Look through the material below. Copy every line with the string "status" in it.
════
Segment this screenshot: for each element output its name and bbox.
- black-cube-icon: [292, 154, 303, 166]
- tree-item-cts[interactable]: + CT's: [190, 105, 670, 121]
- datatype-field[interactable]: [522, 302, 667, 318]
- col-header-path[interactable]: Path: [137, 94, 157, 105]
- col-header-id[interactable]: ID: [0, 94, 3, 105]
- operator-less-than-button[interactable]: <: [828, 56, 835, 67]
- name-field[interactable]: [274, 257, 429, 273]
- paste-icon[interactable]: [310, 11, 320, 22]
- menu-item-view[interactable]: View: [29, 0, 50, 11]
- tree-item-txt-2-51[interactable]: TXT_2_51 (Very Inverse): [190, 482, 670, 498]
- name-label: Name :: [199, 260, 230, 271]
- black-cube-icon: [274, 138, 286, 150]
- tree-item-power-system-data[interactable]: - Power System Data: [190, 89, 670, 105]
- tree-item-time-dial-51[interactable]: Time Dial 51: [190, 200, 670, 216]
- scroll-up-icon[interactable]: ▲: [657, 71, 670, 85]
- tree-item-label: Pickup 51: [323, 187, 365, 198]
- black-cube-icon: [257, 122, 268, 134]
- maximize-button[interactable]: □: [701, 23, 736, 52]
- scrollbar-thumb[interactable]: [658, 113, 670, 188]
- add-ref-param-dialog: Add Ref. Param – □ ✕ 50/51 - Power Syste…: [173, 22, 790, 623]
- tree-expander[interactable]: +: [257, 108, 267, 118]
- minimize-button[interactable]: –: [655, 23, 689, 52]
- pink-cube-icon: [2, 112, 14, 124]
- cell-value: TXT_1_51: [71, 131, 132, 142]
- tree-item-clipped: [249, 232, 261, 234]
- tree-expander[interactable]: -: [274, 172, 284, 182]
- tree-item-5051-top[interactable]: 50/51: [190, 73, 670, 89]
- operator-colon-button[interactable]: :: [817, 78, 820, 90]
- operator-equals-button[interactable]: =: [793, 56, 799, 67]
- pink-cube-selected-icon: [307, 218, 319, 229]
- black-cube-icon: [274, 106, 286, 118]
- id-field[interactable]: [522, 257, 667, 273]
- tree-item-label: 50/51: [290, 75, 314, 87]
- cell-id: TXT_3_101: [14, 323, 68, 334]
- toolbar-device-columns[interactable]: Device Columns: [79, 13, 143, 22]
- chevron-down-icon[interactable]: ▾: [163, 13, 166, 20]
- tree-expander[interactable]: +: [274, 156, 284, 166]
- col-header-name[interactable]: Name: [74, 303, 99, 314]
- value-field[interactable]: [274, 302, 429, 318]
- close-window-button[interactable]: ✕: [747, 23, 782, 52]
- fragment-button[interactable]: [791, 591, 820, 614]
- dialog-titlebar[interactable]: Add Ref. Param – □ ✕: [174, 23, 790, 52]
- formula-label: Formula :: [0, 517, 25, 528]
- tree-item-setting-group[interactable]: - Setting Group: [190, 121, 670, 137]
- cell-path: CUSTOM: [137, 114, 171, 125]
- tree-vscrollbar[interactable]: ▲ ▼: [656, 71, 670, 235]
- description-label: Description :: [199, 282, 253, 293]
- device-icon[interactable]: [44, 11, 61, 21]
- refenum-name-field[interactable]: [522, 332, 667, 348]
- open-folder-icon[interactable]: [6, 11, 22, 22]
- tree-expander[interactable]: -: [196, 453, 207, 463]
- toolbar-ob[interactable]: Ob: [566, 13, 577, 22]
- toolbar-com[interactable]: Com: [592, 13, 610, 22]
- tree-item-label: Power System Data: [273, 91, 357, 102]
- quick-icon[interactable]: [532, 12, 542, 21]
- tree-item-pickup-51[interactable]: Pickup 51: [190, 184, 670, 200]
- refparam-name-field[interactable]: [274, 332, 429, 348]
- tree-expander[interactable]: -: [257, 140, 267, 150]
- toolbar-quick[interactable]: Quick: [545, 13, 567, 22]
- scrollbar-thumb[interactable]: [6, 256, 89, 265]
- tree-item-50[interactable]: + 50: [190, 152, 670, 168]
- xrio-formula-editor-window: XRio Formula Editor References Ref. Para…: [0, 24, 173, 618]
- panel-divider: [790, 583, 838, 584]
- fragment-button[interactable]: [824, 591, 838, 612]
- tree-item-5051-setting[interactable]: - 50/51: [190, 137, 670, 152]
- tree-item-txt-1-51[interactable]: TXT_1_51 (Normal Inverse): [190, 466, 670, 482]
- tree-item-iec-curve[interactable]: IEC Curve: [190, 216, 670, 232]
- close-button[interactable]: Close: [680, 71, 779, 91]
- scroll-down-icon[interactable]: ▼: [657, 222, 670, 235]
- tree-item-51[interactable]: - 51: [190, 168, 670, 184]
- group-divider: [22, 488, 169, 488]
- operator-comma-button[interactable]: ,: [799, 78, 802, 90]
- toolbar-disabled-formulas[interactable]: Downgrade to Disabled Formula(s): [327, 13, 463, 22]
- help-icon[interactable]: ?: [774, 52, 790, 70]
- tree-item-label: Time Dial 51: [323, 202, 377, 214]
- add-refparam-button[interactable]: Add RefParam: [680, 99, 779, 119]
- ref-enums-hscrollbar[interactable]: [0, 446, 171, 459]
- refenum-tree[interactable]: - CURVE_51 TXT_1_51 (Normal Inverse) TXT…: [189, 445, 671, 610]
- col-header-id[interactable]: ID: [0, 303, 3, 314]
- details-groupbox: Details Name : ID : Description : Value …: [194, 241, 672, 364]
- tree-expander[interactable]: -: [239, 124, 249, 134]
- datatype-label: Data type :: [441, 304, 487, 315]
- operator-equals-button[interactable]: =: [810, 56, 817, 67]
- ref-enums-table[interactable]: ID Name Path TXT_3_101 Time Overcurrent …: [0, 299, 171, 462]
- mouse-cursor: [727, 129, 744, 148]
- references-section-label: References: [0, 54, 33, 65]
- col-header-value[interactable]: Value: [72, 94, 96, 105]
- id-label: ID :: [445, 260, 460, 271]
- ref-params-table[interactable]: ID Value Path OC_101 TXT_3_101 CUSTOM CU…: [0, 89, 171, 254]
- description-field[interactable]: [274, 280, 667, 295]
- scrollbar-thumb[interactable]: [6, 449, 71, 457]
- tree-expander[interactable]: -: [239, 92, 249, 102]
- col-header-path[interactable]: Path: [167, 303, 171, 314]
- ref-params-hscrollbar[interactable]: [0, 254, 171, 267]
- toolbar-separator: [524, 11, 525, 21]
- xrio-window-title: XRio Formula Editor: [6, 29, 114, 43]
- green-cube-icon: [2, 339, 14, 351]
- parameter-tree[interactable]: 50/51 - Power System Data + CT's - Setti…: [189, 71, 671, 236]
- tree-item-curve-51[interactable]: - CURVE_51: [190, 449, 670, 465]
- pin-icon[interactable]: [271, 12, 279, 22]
════
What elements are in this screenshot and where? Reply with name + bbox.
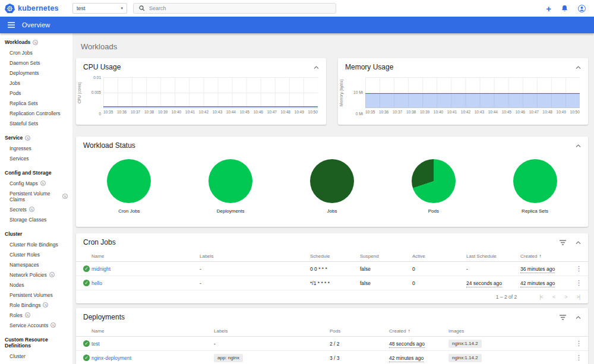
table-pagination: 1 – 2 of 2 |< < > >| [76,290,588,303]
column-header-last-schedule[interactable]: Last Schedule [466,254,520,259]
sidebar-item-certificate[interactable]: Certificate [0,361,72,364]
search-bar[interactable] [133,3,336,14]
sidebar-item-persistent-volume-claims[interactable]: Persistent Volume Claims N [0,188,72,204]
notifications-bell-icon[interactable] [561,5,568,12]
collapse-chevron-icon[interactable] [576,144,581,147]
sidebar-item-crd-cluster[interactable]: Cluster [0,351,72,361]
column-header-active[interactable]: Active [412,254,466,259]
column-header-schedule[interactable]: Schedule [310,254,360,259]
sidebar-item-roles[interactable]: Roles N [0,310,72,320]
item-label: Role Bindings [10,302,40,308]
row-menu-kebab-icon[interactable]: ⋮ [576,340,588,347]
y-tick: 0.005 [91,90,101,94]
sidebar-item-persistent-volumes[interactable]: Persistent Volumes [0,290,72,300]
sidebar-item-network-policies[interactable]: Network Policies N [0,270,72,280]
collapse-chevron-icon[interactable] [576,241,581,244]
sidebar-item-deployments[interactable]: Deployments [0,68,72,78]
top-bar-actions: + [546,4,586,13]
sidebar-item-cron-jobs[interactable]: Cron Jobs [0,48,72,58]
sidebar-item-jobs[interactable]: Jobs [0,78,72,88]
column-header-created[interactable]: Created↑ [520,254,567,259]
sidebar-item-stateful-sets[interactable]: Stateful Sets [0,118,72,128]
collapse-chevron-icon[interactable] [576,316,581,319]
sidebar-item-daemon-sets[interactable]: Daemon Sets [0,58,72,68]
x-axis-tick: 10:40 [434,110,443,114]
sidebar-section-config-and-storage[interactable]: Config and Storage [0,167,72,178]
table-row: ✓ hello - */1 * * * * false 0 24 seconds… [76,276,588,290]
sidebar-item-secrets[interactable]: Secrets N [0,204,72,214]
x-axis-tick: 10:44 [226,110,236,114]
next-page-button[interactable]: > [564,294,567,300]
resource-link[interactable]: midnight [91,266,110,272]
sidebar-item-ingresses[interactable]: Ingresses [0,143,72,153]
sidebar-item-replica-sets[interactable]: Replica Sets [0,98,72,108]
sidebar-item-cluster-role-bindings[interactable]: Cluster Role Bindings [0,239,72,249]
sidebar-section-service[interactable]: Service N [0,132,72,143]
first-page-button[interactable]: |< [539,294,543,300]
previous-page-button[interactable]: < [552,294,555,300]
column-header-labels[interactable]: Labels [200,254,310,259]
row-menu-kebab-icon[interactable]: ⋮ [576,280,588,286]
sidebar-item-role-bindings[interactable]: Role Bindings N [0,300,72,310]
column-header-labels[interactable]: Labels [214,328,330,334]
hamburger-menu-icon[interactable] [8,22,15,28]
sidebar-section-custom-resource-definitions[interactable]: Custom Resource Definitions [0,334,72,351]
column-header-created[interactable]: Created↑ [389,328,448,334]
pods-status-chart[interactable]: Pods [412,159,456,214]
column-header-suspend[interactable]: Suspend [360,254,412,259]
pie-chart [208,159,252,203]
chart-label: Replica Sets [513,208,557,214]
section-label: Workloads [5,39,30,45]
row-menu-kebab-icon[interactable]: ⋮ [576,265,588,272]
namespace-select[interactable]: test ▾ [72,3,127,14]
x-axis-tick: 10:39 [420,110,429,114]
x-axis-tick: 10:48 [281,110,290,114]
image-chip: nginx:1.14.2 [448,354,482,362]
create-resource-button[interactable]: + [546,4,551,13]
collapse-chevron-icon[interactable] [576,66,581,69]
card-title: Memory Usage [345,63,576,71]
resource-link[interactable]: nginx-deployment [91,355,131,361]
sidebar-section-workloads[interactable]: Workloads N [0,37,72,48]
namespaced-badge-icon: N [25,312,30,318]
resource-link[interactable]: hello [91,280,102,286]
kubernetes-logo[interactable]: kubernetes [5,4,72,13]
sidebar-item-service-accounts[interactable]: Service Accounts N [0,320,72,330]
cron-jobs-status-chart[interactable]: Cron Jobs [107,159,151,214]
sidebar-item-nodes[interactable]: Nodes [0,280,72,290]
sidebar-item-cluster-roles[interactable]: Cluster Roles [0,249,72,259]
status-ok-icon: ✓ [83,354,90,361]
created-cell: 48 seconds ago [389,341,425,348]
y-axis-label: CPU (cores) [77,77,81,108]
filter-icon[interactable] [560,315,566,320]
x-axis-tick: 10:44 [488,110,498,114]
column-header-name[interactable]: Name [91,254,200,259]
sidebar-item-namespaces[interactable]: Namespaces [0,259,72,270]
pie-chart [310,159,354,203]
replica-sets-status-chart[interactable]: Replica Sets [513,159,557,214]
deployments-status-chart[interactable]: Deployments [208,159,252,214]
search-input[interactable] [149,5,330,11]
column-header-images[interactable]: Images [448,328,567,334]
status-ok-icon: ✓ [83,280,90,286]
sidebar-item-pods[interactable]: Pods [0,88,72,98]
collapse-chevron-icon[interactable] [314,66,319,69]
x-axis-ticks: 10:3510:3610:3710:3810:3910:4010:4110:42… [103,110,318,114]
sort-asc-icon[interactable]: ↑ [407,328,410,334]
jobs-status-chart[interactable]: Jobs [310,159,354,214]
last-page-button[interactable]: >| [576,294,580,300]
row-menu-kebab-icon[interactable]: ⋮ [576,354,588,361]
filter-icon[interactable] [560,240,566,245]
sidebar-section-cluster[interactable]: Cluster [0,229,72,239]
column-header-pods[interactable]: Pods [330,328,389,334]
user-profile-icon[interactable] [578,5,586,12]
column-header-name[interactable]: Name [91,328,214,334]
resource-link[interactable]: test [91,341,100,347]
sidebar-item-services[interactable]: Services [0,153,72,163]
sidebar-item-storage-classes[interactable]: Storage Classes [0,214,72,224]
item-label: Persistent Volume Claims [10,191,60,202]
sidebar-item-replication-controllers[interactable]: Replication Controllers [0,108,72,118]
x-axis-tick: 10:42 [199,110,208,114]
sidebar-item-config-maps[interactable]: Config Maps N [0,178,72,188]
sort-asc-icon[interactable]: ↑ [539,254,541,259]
════
### Written answer
pods-status-chart[interactable]: Pods [412,159,456,214]
cron-jobs-status-chart[interactable]: Cron Jobs [107,159,151,214]
status-ok-icon: ✓ [83,354,90,361]
replica-sets-status-chart[interactable]: Replica Sets [513,159,557,214]
deployments-status-chart[interactable]: Deployments [208,159,252,214]
status-ok-icon: ✓ [83,280,90,286]
jobs-status-chart[interactable]: Jobs [310,159,354,214]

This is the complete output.